#### WHAT TO WORK ON:
Scan the entries for the word "Bereich" and return every line that has it.

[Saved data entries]
○ ○ ○

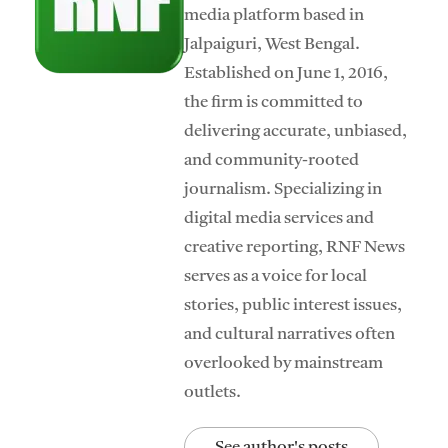
media platform based in
Jalpaiguri, West Bengal.
Established on June 1, 2016,
the firm is committed to
delivering accurate, unbiased,
and community-rooted
journalism. Specializing in
digital media services and
creative reporting, RNF News
serves as a voice for local
stories, public interest issues,
and cultural narratives often
overlooked by mainstream
outlets.
See author's posts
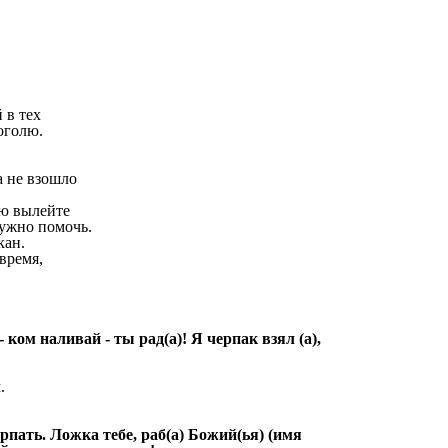
 в тех
оголю.
 не взошло
лю вылейте
нужно помочь.
кан.
время,
 ком наливай - ты рад(а)! Я черпак взял (а),
.
рпать. Ложка тебе, раб(а) Божий(ья) (имя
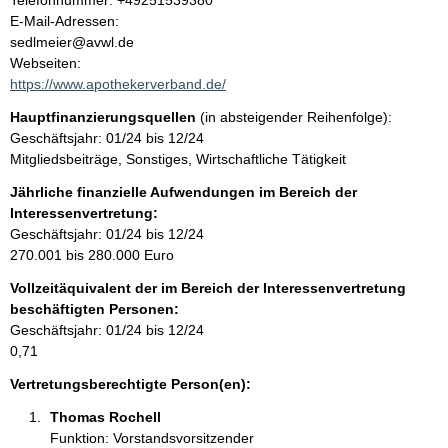
Telefonnummer: +49251539380
o
E-Mail-Adressen:
t
n
sedlmeier@avwl.de
t
Webseiten:
a
https://www.apothekerverband.de/
k
Hauptfinanzierungsquellen
(in absteigender Reihenfolge):
t
Geschäftsjahr: 01/24 bis 12/24
i
Mitgliedsbeiträge, Sonstiges, Wirtschaftliche Tätigkeit
n
f
Jährliche finanzielle Aufwendungen im Bereich der
o
Interessenvertretung:
r
Geschäftsjahr: 01/24 bis 12/24
m
270.001 bis 280.000 Euro
a
Vollzeitäquivalent der im Bereich der Interessenvertretung
t
beschäftigten Personen:
i
Geschäftsjahr: 01/24 bis 12/24
o
0,71
n
e
Vertretungsberechtigte Person(en):
n
Thomas Rochell 
:
Funktion: Vorstandsvorsitzender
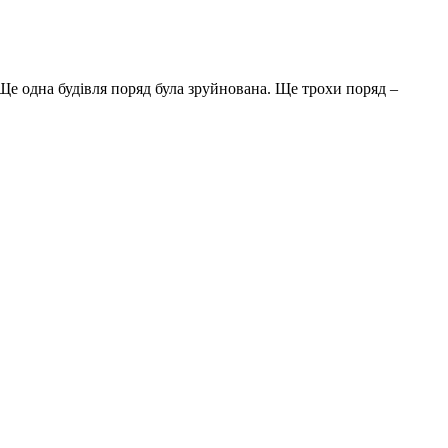
 Ще одна будівля поряд була зруйнована. Ще трохи поряд –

○ ○ ○

#### REPLY TO THE TASK:
Jährliche finanzielle Aufwendungen im Bereich der
Vollzeitäquivalent der im Bereich der Interessenvertretung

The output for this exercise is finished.